## Setup

Copy the directory `~cs61c/labs/08` to an appropriate location in your home directory.

`mkdir ~/lab08`

cp -r ~cs61c/labs/08/* ~/lab08/

**Note that all code using SSE instructions are only guaranteed to work on the hive machines.** Many newer processors support the SSE intrinsics, so it is certainly possible that your machine will be sufficient for this, especially if it is recent, but no guarantees on this.

## Exercises

### Exercise 1: Familiarize Yourself

Given the large number of available SIMD intrinsics we want you to learn how to find the ones that you'll need in your application.

Here is a way to find the necessary information:

- Go to Intel's website. This can also be found by searching for "Intel Intrinsics Guide."
- Under the "Getting Started" tab on the left, download the appropriate copy of the Intel Intrinsic Guide.

Do your best to interpret the new syntax and terminology. Find the 128-bit intrinsics for the following SIMD operations (one for each):

- Four floating point divisions in single precision (i.e.
`float`) - Sixteen max operations over signed 8-bit integers (i.e.
`char`) - Arithmetic shift right of eight signed 16-bit integers (i.e.
`short`)

#### Checkoff

- Record these intrinsics in a text file to show your GSI.

### Exercise 2: Reading SIMD Code

In this exercise you will consider the vectorization of 2-by-2 matrix multiplication in double precision:

This accounts to the following arithmetic operations:

C[0] += A[0]*B[0] + A[2]*B[1]; C[1] += A[1]*B[0] + A[3]*B[1]; C[2] += A[0]*B[2] + A[2]*B[3]; C[3] += A[1]*B[2] + A[3]*B[3];

You are given the code `sseTest.c` that implements these operations in a SIMD manner.

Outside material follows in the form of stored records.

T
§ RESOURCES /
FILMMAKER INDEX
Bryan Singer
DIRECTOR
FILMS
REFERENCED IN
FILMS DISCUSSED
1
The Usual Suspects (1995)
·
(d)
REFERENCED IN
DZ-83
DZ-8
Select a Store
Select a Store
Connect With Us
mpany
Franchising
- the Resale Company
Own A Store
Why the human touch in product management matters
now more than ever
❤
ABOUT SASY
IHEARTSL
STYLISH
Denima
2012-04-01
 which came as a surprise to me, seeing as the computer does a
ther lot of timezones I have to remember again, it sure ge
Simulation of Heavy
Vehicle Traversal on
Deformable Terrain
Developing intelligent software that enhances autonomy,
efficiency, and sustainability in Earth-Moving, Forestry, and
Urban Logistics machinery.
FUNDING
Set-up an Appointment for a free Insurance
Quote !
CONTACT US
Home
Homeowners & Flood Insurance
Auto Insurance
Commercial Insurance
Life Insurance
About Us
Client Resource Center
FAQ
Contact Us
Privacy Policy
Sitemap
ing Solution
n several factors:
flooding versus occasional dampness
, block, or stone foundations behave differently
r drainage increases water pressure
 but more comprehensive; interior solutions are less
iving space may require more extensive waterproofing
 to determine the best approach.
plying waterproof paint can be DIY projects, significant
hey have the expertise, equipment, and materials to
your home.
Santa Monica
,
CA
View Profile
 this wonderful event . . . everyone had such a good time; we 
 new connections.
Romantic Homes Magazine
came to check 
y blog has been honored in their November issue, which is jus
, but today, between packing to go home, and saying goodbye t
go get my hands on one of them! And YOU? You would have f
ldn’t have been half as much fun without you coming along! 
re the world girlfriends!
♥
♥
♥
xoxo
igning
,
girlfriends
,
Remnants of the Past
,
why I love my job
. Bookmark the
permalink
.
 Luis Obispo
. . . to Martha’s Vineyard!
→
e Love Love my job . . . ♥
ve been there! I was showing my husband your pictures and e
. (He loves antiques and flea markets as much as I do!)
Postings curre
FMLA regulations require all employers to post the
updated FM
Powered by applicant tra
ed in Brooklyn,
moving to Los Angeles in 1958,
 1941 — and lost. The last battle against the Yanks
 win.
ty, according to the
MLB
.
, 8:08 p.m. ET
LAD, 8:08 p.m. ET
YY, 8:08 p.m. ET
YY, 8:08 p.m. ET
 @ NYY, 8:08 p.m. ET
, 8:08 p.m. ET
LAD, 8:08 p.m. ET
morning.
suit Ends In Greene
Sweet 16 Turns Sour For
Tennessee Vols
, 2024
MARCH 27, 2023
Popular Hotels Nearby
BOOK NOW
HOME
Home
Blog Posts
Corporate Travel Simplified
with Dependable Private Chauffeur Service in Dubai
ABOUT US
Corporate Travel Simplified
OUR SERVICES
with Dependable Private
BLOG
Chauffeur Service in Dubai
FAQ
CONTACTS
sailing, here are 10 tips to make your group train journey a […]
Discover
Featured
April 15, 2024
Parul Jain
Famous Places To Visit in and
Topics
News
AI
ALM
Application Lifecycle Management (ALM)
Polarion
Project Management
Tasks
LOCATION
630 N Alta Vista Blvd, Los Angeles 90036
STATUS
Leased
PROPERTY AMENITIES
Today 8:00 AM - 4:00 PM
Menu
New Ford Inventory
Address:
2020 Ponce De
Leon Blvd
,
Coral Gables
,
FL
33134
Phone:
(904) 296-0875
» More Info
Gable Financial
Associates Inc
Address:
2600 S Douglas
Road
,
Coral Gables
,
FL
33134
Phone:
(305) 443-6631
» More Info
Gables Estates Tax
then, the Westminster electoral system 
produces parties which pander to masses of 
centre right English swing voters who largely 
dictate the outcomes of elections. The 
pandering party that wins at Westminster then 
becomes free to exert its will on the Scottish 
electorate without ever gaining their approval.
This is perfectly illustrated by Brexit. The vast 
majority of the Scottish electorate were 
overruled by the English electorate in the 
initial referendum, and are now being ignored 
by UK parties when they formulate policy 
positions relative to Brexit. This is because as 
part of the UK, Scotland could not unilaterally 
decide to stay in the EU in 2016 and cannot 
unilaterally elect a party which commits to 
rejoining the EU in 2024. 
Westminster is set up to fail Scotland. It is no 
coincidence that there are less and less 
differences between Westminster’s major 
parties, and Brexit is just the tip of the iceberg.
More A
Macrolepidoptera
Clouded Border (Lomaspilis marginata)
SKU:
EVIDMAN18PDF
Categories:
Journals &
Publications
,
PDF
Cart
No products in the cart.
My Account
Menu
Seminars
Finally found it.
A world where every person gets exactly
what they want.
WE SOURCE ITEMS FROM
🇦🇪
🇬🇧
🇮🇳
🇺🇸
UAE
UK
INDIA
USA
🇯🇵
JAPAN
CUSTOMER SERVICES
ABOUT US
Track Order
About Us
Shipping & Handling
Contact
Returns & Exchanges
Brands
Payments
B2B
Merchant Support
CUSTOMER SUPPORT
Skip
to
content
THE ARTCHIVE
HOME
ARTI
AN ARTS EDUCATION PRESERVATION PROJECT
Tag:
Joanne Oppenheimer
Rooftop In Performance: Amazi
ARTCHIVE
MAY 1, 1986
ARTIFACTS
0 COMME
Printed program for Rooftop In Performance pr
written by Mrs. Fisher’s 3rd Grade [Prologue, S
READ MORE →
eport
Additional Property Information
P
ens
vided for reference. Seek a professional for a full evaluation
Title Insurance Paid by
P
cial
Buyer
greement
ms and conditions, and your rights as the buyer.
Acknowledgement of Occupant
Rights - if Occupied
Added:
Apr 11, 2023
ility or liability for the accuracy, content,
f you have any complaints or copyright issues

The following intrinsics are used:

__m128d _mm_loadu_pd( double *p ) |
returns vector (p[0], p[1]) |

__m128d _mm_load1_pd( double *p ) |
returns vector (p[0], p[0]) |

__m128d _mm_add_pd( __m128d a, __m128d b ) |
returns vector (a_{0}+b_{0}, a_{1}+b_{1}) |

__m128d _mm_mul_pd( __m128d a, __m128d b ) |
returns vector (a_{0}b_{0}, a_{1}b_{1}) |

void _mm_storeu_pd( double *p, __m128d a ) |
stores p[0]=a_{0}, p[1]=a_{1} |

Compile sseTest.c into x86 assembly by running:

```
make sseTest.s
```

**Find the for-loop in sseTest.s and identify what each intrinsic is compiled into.** Does the loop actually exist? Comment the loop so that your TA can see that you understand the code.

#### Checkoff

- Show your commented code to your TA and explain the for-loop.

### Exercise 3: Writing SIMD Code

For Exercise 3, you will vectorize/SIMDize the following code to achieve approximately 4x speedup over the naive implementation shown here:

static int sum_naive(int n, int *a) { int sum = 0; for (int i = 0; i < n; i++) { sum += a[i]; } return sum; }

You might find the following intrinsics useful:

__m128i _mm_setzero_si128( ) |
returns 128-bit zero vector |

__m128i _mm_loadu_si128( __m128i *p ) |
returns 128-bit vector stored at pointer p |

__m128i _mm_add_epi32( __m128i a, __m128i b ) |
returns vector (a_{0}+b_{0}, a_{1}+b_{1}, a_{2}+b_{2}, a_{3}+b_{3}) |

void _mm_storeu_si128( __m128i *p, __m128i a ) |
stores 128-bit vector a at pointer p |

Start with `sum.c`. Use SSE instrinsics to implement the `sum_vectorized()`
function.

To compile your code, run the following command:

`make sum`

#### Checkoff

- Show your TA your working code and performance improvement.

### Exercise 4: Loop Unrolling

Happily, you can obtain even more performance improvement!
Carefully unroll the SIMD vector sum code that you created in the previous exercise.
This should get you about a factor of 2 further increase in performance.
As an example of loop unrolling, consider the supplied function `sum_unrolled()`:

static int sum_unrolled(int n, int *a) { int sum = 0; // unrolled loop for (int i = 0; i < n / 4 * 4; i += 4) { sum += a[i+0]; sum += a[i+1]; sum += a[i+2]; sum += a[i+3]; } // tail case for (int i = n / 4 * 4; i < n; i++) { sum += a[i]; } return sum; }

Also, feel free to check out Wikipedia's article on loop unrolling for more information.

Within `sum.c`, **copy your sum_vectorized() code into sum_vectorized_unrolled() and unroll it four times**.

To compile your code, run the following command:

```
make sum
```

#### Checkoff:

- Show your TA the unrolled implementation and performance improvement.
- Explain to your TA why the version that has not been manually optimized outperforms some of the manually optimized versions (what does the -O3 flag do?).